Python 3.4 introduced the asyncio library, and Python 3.5 produced the async and await keywords to use it palatably. These new additions allow so-called asynchronousprogramming.
All of these new features, which I’ll refer to under the single name Asyncio, have been received by the Python community somewhat warily; a segment of the community seems to see them as complex and difficult to understand. This view is not limited to beginners: several high-profile contributors to the Python community have expressed doubts about the complexity of the Asyncio API in Python, and educators in the community have expressed concern about how best to teach Asyncio to students.
Most people with a few years’ experience with Python have used threads before, and even if you haven’t, you are still likely to have experienced blocking. For example, if you’ve written programs using the wonderful requests library, you will surely have noticed that your program pauses for a bit while it does requests.get(url); this is blocking behavior.
For one-off tasks, this is fine; but if you want to fetch ten thousand URLs simultaneously, it’s going to be difficult to use requests. Large-scale concurrency is one big reason to learn and use Asyncio, but the other big attraction of Asyncio over preemptive threading is safety: it will be much easier for you to avoid race condition bugs with Asyncio.

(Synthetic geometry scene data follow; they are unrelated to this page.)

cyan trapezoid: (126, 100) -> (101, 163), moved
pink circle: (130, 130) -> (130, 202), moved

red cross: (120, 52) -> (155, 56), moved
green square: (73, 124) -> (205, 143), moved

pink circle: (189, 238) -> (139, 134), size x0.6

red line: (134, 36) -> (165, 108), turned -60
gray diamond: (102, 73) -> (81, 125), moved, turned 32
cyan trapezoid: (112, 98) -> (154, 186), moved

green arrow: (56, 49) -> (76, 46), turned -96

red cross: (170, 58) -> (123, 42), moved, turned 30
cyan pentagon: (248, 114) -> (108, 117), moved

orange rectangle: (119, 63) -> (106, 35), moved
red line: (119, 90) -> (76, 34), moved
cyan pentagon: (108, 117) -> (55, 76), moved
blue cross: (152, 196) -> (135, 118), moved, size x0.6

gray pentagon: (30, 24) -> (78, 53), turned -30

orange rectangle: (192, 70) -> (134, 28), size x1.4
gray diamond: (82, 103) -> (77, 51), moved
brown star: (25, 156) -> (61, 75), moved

My goal with this book is to give you a basic understanding of why these new features have been introduced and how to use them in your own projects. More specifically, I aim to provide the following:
A critical comparison of asyncio and threading for concurrent network programming
An understanding of the new async/await language syntax
A general overview of the new asyncio standard library features in Python
Detailed, extended case studies with code, showing how to use a few of the more popular Asyncio-compatible third-party libraries
We’ll begin with a story that illustrates the shift in thinking that must accompany a transition from threaded to async programming. Then, we’ll take a look at the changes that were made in the Python language itself to accommodate async programming. Finally, we’ll explore some of the ways in which these new features can be used most effectively.
The new Asyncio features are not going to radically change the way you write programs. They provide specific tools that make sense only for specific situations; but in the right situations, asyncio is exceptionally useful. In this book, we’re going to explore those situations and how you can best approach them by using the new Asyncio features.